検査事例のご紹介

微生物が原因による異味・異臭・膨張など、原因を究明したい場合には、「クレーム品検査セット」をご提案しています。お客様のご要望に合わせて、写真や参考情報を検査結果に盛り込み、ご理解頂きやすい報告書をご提出します。

商品の異味、異臭、包装の膨張等によるクレーム品の検査

クレーム品検査セットとは?

クレーム商品の異味・異臭・膨張の原因究明にご利用頂けます!

(原因物質が目に見えない存在で、菌が原因であると考えられる場合に有効です。)

クレーム品と正常品の検査結果の違いにより、結果を判断します。

項目名 検査内容 ご報告方法
食品クレーム品
検査セット
(参考情報あり)
一般生菌数
酵母数
乳酸菌数
微生物鏡検検査
pH
翌日までに鏡検検査・pHの結果速報をFAXします。※1
微生物検査の結果が出次第、検体写真・参考情報
(結果コメント)付き報告書をFAX後、原本を送付します

※1)「食品クレーム品検査セット(参考情報あり)」をご依頼頂きますと、翌日までに鏡検検査・pHの結果速報をFAXしますので、お急ぎのクレーム対応にて適しています。参考情報なしのセットをご依頼頂いた場合、速報はありませんのでご了承下さい。

事例)ソーセージの包装膨張

クレームの状況

ソーセージが未開封の状態で、包装袋が膨張してパンパンに膨れており、特に発酵臭はありませんでしたが、包装袋の内部にはネトのような白色の付着物が多数認められました。

ソーセージの製造から販売までの背景

ソーセージ製造後、加熱殺菌を行った後に包装を行い、その後、冷蔵で流通されていました。

クレーム品検査セットによる検査結果

クレーム品と正常品の微生物検査を実施しました。

  クレーム品 正常品
目視での確認 未開封の状態で包装袋が膨張していた、特に発酵臭はなし、包装袋の内部にはネトのような白色の付着物を多数確認 膨張・異臭なし白色付着物もなし
顕微鏡観察 グラム染色を行い、光学顕微鏡で観察したところ、多数の酵母様真菌が確認された 菌は確認されず
微生物検査 一般生菌数・酵母数・乳酸菌数は検出されず 菌は検出されず

検査結果による考察

膨張と白色付着物の原因は、光学顕微鏡での観察から酵母が原因であると推察されましたが、培養を施しても酵母は発育しなかったため、原因酵母は培地では発育できないか、または、死滅している可能性が考えられました。

正常品もお預かりしていましたので、直接、白い付着物を正常品のソーセージに付着させて、検体培養も実施しました。

これは、培地では発育しないが食品であれば発育する菌がいるためですが、今回の例では食品でも発育は見られませんでした。

遺伝子による同定検査を追加実施

今回はクレーム品検査セットにより酵母であると推察しましたが、さらに情報を得るため、遺伝子検査による同定検査を行いました。

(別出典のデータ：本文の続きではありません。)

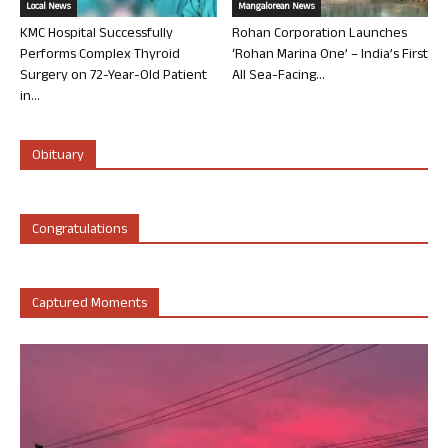
Local News
Mangalorean News
KMC Hospital Successfully
Rohan Corporation Launches
Performs Complex Thyroid
‘Rohan Marina One’ – India’s First
Surgery on 72-Year-Old Patient
All Sea-Facing...
in...
Obituary
Congratulations
Captured Moments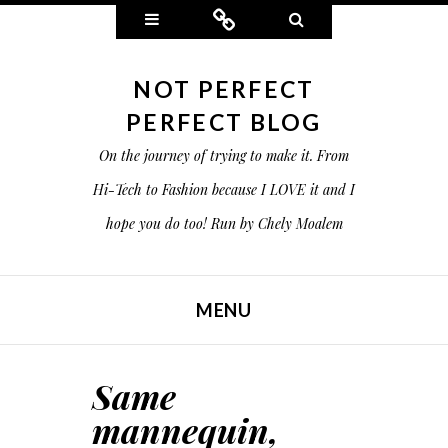
Widgets
Connect
Search
NOT PERFECT
PERFECT BLOG
On the journey of trying to make it. From
Hi-Tech to Fashion because I LOVE it and I
hope you do too! Run by Chely Moalem
MENU
SKIP TO CONTENT
Same
mannequin,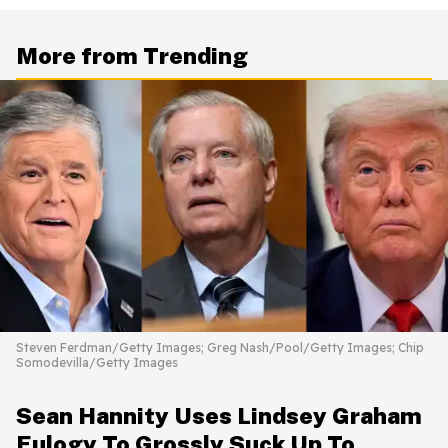
More from Trending
Steven Ferdman/Getty Images; Greg Nash/Pool/Getty Images; Chip
Somodevilla/Getty Images
Sean Hannity Uses Lindsey Graham
Eulogy To Grossly Suck Up To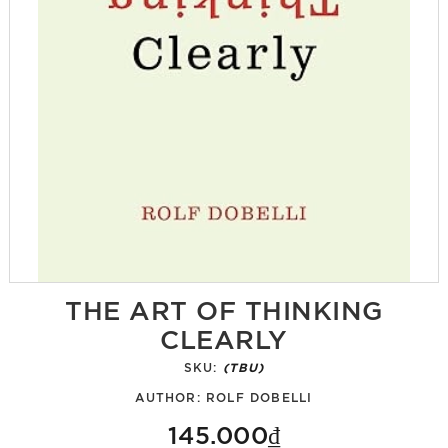
THE ART OF THINKING
CLEARLY
SKU:
(TBU)
AUTHOR:
ROLF DOBELLI
145.000₫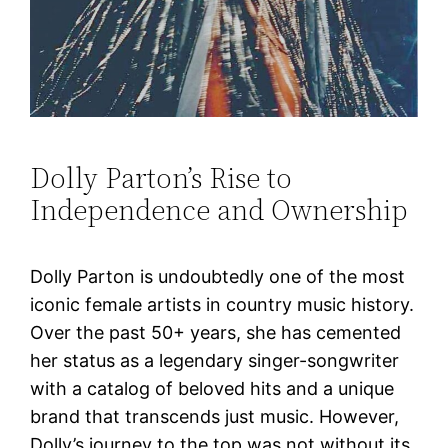
Dolly Parton’s Rise to
Independence and Ownership
Dolly Parton is undoubtedly one of the most
iconic female artists in country music history.
Over the past 50+ years, she has cemented
her status as a legendary singer-songwriter
with a catalog of beloved hits and a unique
brand that transcends just music. However,
Dolly’s journey to the top was not without its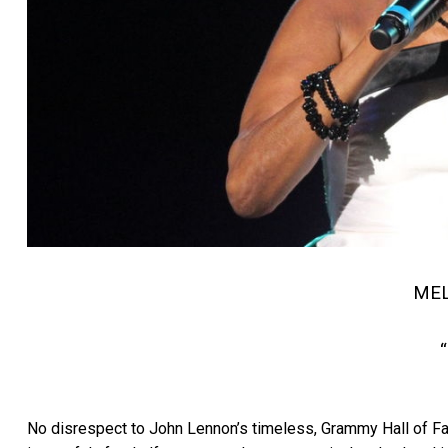
ME
No disrespect to John Lennon’s timeless, Grammy Hall of Fam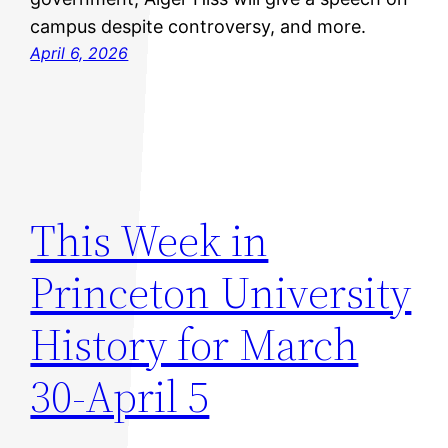
campus despite controversy, and more.
April 6, 2026
This Week in
Princeton University
History for March
30-April 5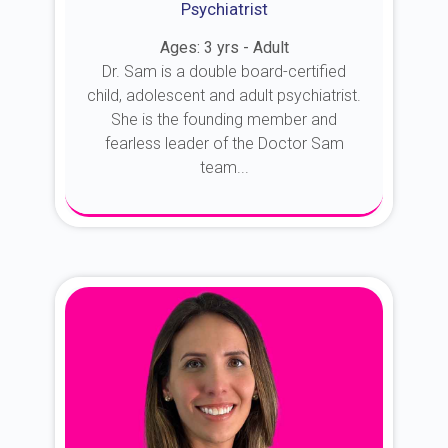
Psychiatrist
Ages: 3 yrs - Adult
Dr. Sam is a double board-certified
child, adolescent and adult psychiatrist.
She is the founding member and
fearless leader of the Doctor Sam
team...
About Dr. Sam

その結果、マラキア(Mrakia)属の可能性が高いと判断されましたが、この酵母は低温で発育する特徴があります。

そこで再度、低温にて培養を行ったところ、酵母の発育を確認することができました。

通常、酵母の培養では、生化学的性状試験に基づき、25℃又は30℃で酵母菌全般を培養しています。

今回は、遺伝子検査の結果を踏まえて、再度、4℃・10℃・15℃で約1週間培養したところ、4℃・10℃培養を行ったポテトデキストロース寒天培地に発育が見られました。

発育は10℃培養が最も良好で、15℃では発育しませんでした。
発育した菌について、生化学同定(同定キットを使用)を行いましたが、同定はできませんでした。
しかしながら、死滅して未発育だったわけではなく、低温(冷蔵、特に4℃~ 10℃)で保管していると増殖する酵母である可能性が高いと考えられました。

また、魚肉ソーセージ類では、殺菌が不十分だと酵母が育成してスライム生成原因菌となる(亜硝酸を資化できるD.hanseniiが多いのが特徴、Candida、Torulopsis属も原因菌となる)という変敗資料があります。